Today is my favorite day of the month – My February book review!
February felt like it would never end. I had back to back travel for work where I was gone half the month, and the weather has been so sporadic. We’ve had 60-degree days followed by the biggest snowstorm of the season. We did get to sneak away for a day trip to Breckenridge Ski Resort with some friends. I am ready for warmer weather, more sunshine, and the start of March! Speaking of warmer weather, I talked about Packing For Spring Break and finding the perfect beach bag this week! Now, on to my review…

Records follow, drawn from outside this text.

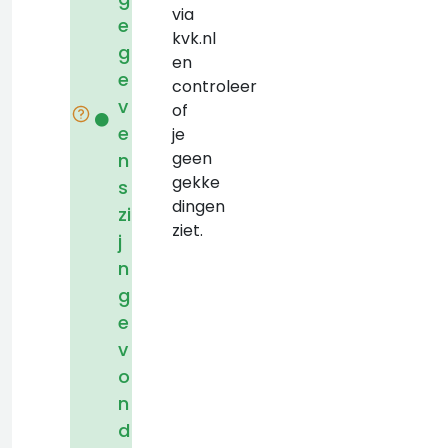
via
e
kvk.nl
g
en
e
controleer
v
of
e
je
geen
n
gekke
s
dingen
zi
ziet.
j
n
g
e
v
o
n
d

If you missed my January Review:
Take Back Your Family: From the Tyrants of Burnout, Busyness, Individualism, and the Nuclear Ideal by Jefferson Bethke
Take Back Your Family challenges the modern understanding of the family dynamic. This book explores the roots of our western perspective of family and where we got off track. While reading, I was inspired by the family mission concept and loved all the family “team” talk. Between my husband and I, we frequently remind each other that we are on the same team during hard times. This was a very easy read, and I was instantly drawn in by the scene in the restaurant of a weekly Sabbath meal full of laughter, celebration, and blessings in the first chapter.
The Life-Changing Magic of Tidying Up: The Japanese Art of Decluttering and Organizing by Marie Kondo
With Spring right around the corner, I thought a cleaning book might be the perfect inspiration. I enjoyed this book because it helped me understand my husband better. He is very sentimental regarding his possessions, and I’ve struggled to understand that relationship. The author does a great job explaining the emotional process of getting rid of things and not shaming your loved ones for allowing all these unnecessary items in your life.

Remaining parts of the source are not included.